SIRT3 mitigates osteoarthritis by suppressing ferroptosis through activating AMPK signaling pathway

Abstract

Background: Osteoarthritis (OA) is characterized by cartilage degeneration and inflammatory environments that promote chondrocyte death via mechanisms including ferroptosis. SIRT3-AMPK activation inhibits inflammatory and catabolic responses in chondrocytes. However, its potential effect on chondrocyte ferroptosis remains unclear.

Objective: This study aimed to elucidate the effects of SIRT3 on ferroptosis in chondrocytes under inflammatory conditions and the underlying mechanisms involving the AMPK/mTOR signaling pathway.

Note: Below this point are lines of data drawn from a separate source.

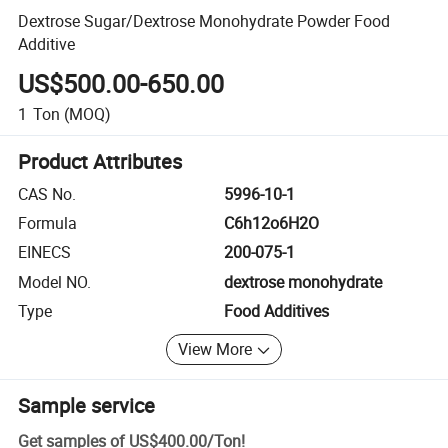
Dextrose Sugar/Dextrose Monohydrate Powder Food
Additive
US$500.00-650.00
1
Ton
(MOQ)
Product Attributes
CAS No.
5996-10-1
Formula
C6h12o6H2O
EINECS
200-075-1
Model NO.
dextrose monohydrate
Type
Food Additives
View More
Sample service
Get samples of
US$400.00
/
Ton
!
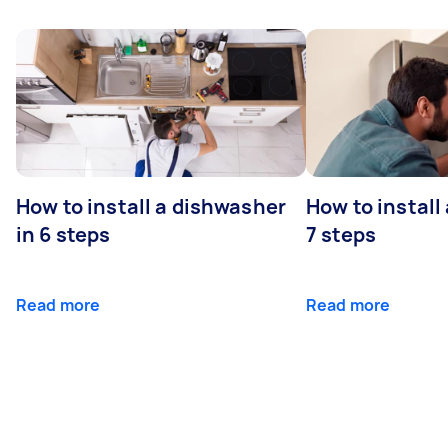
How to install a dishwasher
How to install
in 6 steps
7 steps
Read more
Read more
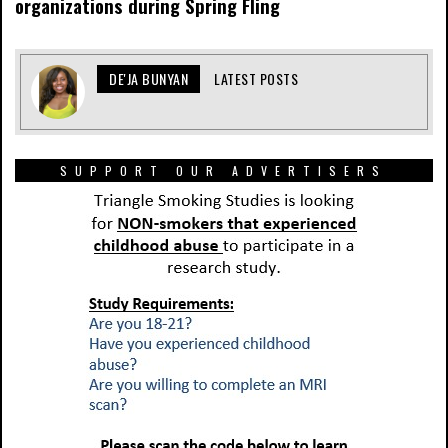
organizations during Spring Fling
DE'JA BUNYAN
LATEST POSTS
SUPPORT OUR ADVERTISERS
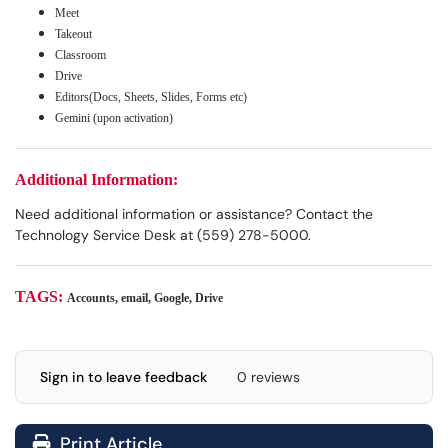
Meet
Takeout
Classroom
Drive
Editors(Docs, Sheets, Slides, Forms etc)
Gemini (upon activation)
Additional Information:
Need additional information or assistance? Contact the
Technology Service Desk at (559) 278-5000.
TAGS:
Accounts, email, Google, Drive
Sign in to leave feedback
0 reviews
Print Article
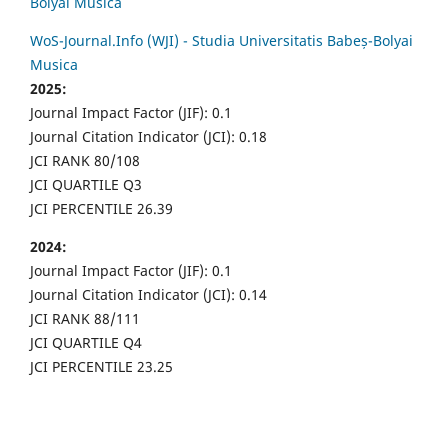
Bolyai Musica
WoS-Journal.Info (WJI) - Studia Universitatis Babeș-Bolyai
Musica
2025:
Journal Impact Factor (JIF): 0.1
Journal Citation Indicator (JCI): 0.18
JCI RANK 80/108
JCI QUARTILE Q3
JCI PERCENTILE 26.39
2024:
Journal Impact Factor (JIF): 0.1
Journal Citation Indicator (JCI): 0.14
JCI RANK 88/111
JCI QUARTILE Q4
JCI PERCENTILE 23.25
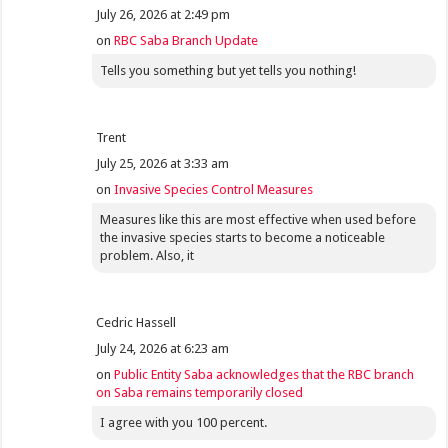
July 26, 2026 at 2:49 pm
on
RBC Saba Branch Update
Tells you something but yet tells you nothing!
Trent
July 25, 2026 at 3:33 am
on
Invasive Species Control Measures
Measures like this are most effective when used before
the invasive species starts to become a noticeable
problem. Also, it
Cedric Hassell
July 24, 2026 at 6:23 am
on
Public Entity Saba acknowledges that the RBC branch
on Saba remains temporarily closed
I agree with you 100 percent.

Methods: Mendelian randomization was used to analyze the epidemiological relationship between SIRT3 expression and the occurrence of knee OA. ATDC5 cells were treated with IL-1β, TNF-α, or ferroptosis agonist/antagonist. SIRT3 was overexpressed in ATDC5 cells. The effects of SIRT3 on extracellular matrix metabolism, mitochondrial function, and ferroptosis were detected by Western blot, immunofluorescence, JC-1 staining, quantitative real-time PCR, and Alcian blue staining. In vivo experiments were conducted using mice subjected to destabilization of the medial meniscus to mimic OA. Then, micro-CT, histological analyses, and protein expression detections were conducted.

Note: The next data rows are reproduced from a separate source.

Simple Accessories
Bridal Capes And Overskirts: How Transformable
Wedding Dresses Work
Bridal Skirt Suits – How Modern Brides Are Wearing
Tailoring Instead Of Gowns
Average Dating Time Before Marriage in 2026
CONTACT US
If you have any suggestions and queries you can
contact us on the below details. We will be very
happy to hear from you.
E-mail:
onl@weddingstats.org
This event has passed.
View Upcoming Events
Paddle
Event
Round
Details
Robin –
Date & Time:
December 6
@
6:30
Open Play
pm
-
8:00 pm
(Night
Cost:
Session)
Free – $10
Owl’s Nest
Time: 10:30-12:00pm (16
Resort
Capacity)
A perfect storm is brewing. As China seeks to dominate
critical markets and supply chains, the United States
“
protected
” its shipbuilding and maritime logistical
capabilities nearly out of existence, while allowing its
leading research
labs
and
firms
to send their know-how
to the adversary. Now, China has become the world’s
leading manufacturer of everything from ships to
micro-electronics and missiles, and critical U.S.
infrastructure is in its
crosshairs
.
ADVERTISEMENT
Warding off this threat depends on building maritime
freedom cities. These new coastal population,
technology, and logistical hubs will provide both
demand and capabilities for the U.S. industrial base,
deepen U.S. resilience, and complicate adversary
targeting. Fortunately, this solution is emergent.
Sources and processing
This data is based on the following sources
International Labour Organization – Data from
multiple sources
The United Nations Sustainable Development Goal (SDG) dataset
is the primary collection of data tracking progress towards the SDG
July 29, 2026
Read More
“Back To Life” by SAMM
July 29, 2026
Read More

Results: Mendelian randomization identified SIRT3 expression as a protective factor in the development of knee OA. In vitro, IL-1β and TNF-α induced ferroptosis and oxidative stress in ATDC5 cells while down-regulating SIRT3. Treatment with the ferroptosis agonist Erastin or the antagonist Fer-1 resulted in decreased or increased protein levels of SIRT3, respectively. SIRT3 overexpression mitigated the degradation of the extracellular matrix, alleviated oxidative stress, modulated mitochondrial functions, and prevented ferroptosis in ATDC5 cells under IL-1β treatment in vitro. Furthermore, the effects of SIRT3 may be mediated by the AMPK/mTOR signaling pathway. In vivo, SIRT3 overexpression mitigated OA severity, evidenced by improved joint integrity and reduced cartilage degradation.

Conclusions: SIRT3 inhibits ferroptosis and regulates mitochondrial function via the AMPK/mTOR signaling pathway, thereby alleviating OA. Targeting the SIRT3-AMPK axis presents a promising therapeutic method for OA treatment.

Keywords: AMPK/mTOR; Chondrocyte; Ferroptosis; Osteoarthritis; SIRT3.